Live Sociology Against Casualisation    

Live Sociology Against Casualisation                                                     12 June 2020

Sociology at Goldsmiths is known for its engaged ‘Live Sociology’, based on developing approaches that contribute to dismantling social inequalities and injustice. This commitment extends across research and teaching, which we experience as interrelated flows of imagination and change, producing transformative knowledge and teaching and learning relationships. We feel that recent developments at Goldsmiths to cut jobs, and therefore increase staff workloads, will erode the sociological work and thought that we have been trying to develop and practice. 

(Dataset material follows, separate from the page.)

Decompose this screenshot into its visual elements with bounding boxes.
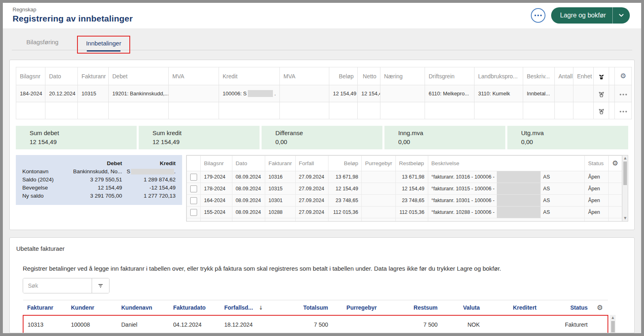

The signatories to this statement in Sociology regard our colleagues on Fixed Term Contracts, including Associate Lecturers and Graduate Trainee Tutors, as vital to the pedagogic and intellectual life of the department. We strongly oppose the systematic refusal to furlough or to extend and renew their contracts at a time of increased financial and career uncertainty caused by the COVID-19 pandemic. This response to the financial challenges that Goldsmiths and other universities are facing is damaging both to human infrastructures and to staff and student morale. It demonstrates an increasing lack of care and forethought by SMT. We are aware of how other universities are working hard to look for alternatives to the actions that Goldsmiths has been taking, for example by senior managers taking pay-cuts and by the furloughing of those on precarious contracts. As General Secretary of UCU, Jo Grady has argued, “Universities should suspend any dismissals for at least the period of the crisis and then review staff needs. Staff dismissed at this time will find it almost impossible to secure alternative employment whilst the crisis continues.” 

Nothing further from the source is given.